[Exercise requirements]
The required result is each line of the entries below containing the string "sync".

--- START ---

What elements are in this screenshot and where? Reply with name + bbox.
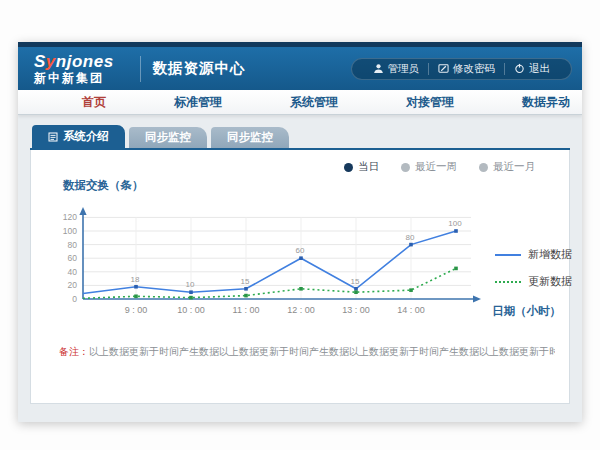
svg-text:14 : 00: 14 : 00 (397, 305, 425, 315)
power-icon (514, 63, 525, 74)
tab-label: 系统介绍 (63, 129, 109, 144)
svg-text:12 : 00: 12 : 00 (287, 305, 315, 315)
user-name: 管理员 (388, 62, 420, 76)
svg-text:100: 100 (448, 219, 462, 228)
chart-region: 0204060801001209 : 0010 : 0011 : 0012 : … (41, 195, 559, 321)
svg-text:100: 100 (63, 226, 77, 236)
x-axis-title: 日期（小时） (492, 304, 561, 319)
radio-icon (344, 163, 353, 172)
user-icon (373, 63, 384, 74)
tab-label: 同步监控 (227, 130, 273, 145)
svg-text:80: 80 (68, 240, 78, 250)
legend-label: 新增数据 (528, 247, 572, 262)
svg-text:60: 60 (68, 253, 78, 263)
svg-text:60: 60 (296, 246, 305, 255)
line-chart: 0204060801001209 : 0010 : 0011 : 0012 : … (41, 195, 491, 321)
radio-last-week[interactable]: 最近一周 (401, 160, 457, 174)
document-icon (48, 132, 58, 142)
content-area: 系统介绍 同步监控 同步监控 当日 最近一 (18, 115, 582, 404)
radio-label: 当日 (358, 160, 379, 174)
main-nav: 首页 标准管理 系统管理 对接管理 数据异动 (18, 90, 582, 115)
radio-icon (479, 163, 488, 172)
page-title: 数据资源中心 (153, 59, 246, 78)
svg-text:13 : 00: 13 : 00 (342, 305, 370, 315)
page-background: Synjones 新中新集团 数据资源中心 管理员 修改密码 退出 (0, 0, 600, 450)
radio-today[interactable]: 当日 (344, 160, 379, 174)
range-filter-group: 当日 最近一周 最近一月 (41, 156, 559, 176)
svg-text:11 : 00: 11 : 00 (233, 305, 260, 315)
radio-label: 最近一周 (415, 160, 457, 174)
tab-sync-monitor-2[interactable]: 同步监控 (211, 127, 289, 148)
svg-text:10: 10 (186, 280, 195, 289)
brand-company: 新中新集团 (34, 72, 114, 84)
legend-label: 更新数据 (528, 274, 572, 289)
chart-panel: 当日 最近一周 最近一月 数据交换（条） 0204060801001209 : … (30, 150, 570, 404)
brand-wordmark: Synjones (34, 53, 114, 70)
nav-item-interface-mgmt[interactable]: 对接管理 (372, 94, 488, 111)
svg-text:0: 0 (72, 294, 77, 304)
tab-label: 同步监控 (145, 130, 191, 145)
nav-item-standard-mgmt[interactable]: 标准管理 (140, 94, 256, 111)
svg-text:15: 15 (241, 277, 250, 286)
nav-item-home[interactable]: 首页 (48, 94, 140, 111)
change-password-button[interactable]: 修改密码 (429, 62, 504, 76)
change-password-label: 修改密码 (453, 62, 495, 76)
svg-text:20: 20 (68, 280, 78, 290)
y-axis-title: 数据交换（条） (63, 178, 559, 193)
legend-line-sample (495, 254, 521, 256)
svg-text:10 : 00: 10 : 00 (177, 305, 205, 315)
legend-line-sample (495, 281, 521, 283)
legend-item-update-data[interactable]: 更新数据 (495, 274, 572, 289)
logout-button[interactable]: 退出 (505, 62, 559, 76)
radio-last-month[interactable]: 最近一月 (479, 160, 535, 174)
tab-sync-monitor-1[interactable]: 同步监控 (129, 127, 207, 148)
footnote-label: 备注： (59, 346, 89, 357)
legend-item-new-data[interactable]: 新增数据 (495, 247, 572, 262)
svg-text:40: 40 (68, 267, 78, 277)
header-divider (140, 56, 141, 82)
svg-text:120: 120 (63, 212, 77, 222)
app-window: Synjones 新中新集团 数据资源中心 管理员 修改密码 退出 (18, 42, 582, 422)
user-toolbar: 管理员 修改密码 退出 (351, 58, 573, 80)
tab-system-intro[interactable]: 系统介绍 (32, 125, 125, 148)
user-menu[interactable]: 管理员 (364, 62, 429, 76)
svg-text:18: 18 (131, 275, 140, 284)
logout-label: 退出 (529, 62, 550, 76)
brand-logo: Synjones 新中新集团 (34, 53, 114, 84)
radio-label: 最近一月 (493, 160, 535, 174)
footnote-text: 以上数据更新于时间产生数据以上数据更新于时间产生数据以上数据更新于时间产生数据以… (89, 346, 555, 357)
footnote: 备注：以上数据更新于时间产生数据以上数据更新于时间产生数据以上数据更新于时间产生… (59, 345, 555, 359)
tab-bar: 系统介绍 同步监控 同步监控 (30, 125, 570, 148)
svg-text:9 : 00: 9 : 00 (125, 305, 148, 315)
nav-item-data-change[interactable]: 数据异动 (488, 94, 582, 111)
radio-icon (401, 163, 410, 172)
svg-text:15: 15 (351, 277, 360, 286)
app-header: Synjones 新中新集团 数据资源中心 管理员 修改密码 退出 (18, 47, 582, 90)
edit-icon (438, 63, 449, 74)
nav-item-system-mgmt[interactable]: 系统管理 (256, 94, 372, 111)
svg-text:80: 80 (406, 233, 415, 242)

--- END ---

[Response area]
tab-sync-monitor-2[interactable]: 同步监控 (211, 127, 289, 148)
tab-sync-monitor-1[interactable]: 同步监控 (129, 127, 207, 148)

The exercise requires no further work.